Artificial Bandwidth Extension for Speech Signals using Speech Recogniton
Shingo Kuroiwa, The University of Tokushima
Masashi Takashina, The University of Tokushima
Satoru Tsuge, The University of Tokushima
Fuji Ren, The University of Tokushima
In this paper, we propose a non-realtime speech bandwidth extension method using HMM-based speech recognition and HMM-based speech synthesis. In the proposed method, first, the phoneme-state sequence is estimated from the bandlimited speech signals using the speech recognition technique. Next, for estimating spectrum envelopes of lost high-frequency components, an HMM-based speech synthesis technique generates a synthetic speech signal (spectrum sequence) according to the predicted phoneme-state sequence. Since both speech recognition and speech synthesis take into account dynamic feature vectors, we can obtain a smoothly varying spectrum sequence. For evaluating the proposed method, we conducted subjective and objective experiments. The experimental results show the effectiveness of the proposed method for bandwidth extension. However, the proposed method needs more improvement in speech quality.

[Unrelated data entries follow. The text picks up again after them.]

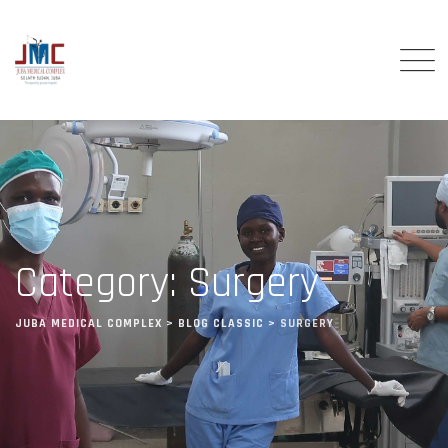
Category: Surgery
JUBA MEDICAL COMPLEX
>
BLOG CLASSIC
>
SURGERY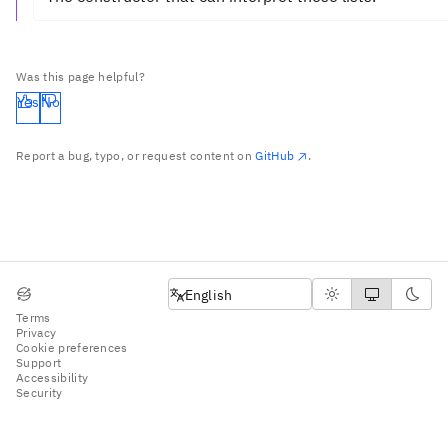
Was this page helpful?
Yes
No
Report a bug, typo, or request content on
GitHub
.
English
English
Terms
Privacy
Cookie preferences
Support
Accessibility
Security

Voicing-Based Codebook in Low-Rate Wideband CELP Coding
Driss Guerchi, College of Information Technology, UAE University
Tamer Rabie, College of Information Technology, UAE University
Louzi Abdelrhani, Ericsson Canada
In this paper we propose a new technique to quantize the spectral information in an algebraic code-excited linear prediction (ACELP) wideband codec. The Voicing-Based Vector Quantization (VBVQ) presented in this paper, optimizes the search of the optimum vector while reducing the codebook entries by almost one third. In the VBVQ training phase, three codebooks are individually designed for voiced, unvoiced and transition speech. The proposed technique reduces the processing delay since it restricts the quantization of an input vector to only one of the three codebooks. For each speech frame, one codebook is selected based on the interframe correlation of the spectral information. The VBVQ was successfully implemented in an ACELP wideband coder. The objective and subjective performance are superior to that of the combination of the split vector quantization and multistage vector quantization after using the same database for training and testing.

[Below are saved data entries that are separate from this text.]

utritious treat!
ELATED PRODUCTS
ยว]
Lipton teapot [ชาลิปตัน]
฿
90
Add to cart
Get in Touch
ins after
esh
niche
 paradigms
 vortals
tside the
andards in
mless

Performance of Speaker-Dependent Wideband Speech Coding
Ethan Duni, UC San Diego
Bhaskar Rao, UC San Diego
This paper examines the performance gains available in wideband speech coding using speaker-dependent systems. It is shown that a performance gain of 4 bits per frame, in the rate-distortion sense, is achievable in the LSF coding. While variations are evident in the pitch lag statistics during voiced frames, there is no gain to be had in unvoiced frames or in the adaptive gains; thus, there is little benefit to speaker-dependent coding of adaptive codebook parameters. Lastly, it was shown that gains of 40-50 bits per frame are available in the fixed excitation. These performance boosts can be exploited in a number of ways, most simply by reducing the operating rate. Alternatively, the complexity of the coding systems can be reduced while maintaining the same performance of speaker-independent coding. It was shown that a reduction in complexity by a factor of 4 is achievable using speaker-dependent LSF quantization.